一方でランキングには、人気作に集中してしまうという弊害もあります。ランキング上位の作品にのみアクセスが集中し、ランキングの固定化を招く。その他の作品が見つけにくくなってしまいます。さらに穿った見方をすれば、「ランキング上位だから面白いはず」→「みんなが面白いと言っているのだから面白いはず」という思い込み、先入観を生みかねません。それがいわゆる「テンプレ」を生み出す要因になっているのではないでしょうか。
作者側にとっても、ランキング掲載に拘りすぎて初心を忘れてしまう、という怖れもあります。あなたはなぜ、小説を投稿し公開しているのでしょう? ランキングに掲載されることが目的なのでしょうか?
ランキングには、もうひとつ大きな問題点があります。ランキングの掲載基準です。「カクヨム」では、おそらくPVと★、応援の数なのでしょうが、その基準は明示されていません。何を基準にしているのかを明確にした場合、不正が起きる可能性が高くなるからだと思います。
「マグネット!」では、PVではなく「いいね」や「マグネット」「磁界」によるランキングがトップページ下部に表示されています。ある意味、基準がはっきりしているので、知人同士でマグネットを送りあうという不正が起きたことも(対処済み)ありますが、ジャンルごとではないランキングに簡単にアクセスできる点は良いと思います。

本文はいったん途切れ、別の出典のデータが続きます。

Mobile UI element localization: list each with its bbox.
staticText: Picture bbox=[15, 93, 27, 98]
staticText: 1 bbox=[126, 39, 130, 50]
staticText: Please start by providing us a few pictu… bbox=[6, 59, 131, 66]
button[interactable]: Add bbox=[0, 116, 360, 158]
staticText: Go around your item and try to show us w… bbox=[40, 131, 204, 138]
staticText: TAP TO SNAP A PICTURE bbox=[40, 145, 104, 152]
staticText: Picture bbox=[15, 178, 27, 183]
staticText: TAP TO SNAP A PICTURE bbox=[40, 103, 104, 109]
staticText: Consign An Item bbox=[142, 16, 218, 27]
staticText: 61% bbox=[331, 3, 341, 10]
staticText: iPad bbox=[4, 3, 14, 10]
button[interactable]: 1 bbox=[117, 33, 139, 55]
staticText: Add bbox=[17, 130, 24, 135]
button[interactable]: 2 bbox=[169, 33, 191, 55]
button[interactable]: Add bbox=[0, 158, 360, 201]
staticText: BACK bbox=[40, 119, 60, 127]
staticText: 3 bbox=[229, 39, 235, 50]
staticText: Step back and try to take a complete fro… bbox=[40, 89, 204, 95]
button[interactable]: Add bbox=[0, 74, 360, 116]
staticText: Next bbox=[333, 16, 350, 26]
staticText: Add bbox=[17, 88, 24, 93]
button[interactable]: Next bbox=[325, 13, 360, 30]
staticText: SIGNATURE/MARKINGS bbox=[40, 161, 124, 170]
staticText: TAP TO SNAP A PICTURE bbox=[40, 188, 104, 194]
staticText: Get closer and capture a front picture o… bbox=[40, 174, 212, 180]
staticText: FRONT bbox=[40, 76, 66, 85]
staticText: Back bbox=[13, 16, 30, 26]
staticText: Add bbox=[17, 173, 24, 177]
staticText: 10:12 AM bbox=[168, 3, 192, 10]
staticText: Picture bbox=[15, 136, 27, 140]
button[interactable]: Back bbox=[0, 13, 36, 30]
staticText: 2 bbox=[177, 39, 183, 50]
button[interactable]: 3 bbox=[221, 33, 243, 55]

余談ではありますが、ランキングによる特定ジャンルへの集中は、WEB小説に限った話ではなく、出版業界でも同じようです。出版社も売れているモノ(ジャンルやテンプレ要素など)でしか出版しにくくなっています。挑戦的でなくなった、とも言えます。WEB小説投稿サイトが、実際の出版に影響しているという指摘もありますが、小説以外のジャンルでも同様(実績のあるものしか出版しない)の状況なので、要因のひとつではあると思いますが、すべてではないでしょう。
以前にも書きましたが、たとえばAIが読者の好みを判断し、小説を紹介してくれるシステムが構築できれば、そちらの方が健全だと言えます。残念ながら、「ノベルバ」のAIサジェスチョンは、あまり上手く行っていない印象ですが。
極論を言ってしまえば、トップページに検索窓ひとつ置いておくだけでもいいと思ってます。そのためには、適切なキーワード設定や複数ジャンル設定なども必要になるでしょうし、読者に不便を与えてしまうかもしれません。しかし、公正ではあると思うのですよね。
ランキングが悪だ、と言っている訳ではありません。ランキングを表示すればいい、というサイト運営に危機感を持っているのです。WEB小説サイトにおけるランキングは、ユーザーにとってはあくまで目安、と考えることが大切ではないでしょうか。一方で、サイト運営側もランキングに頼らない、作品紹介機能を付加したサイト作りが必要ではないでしょうか。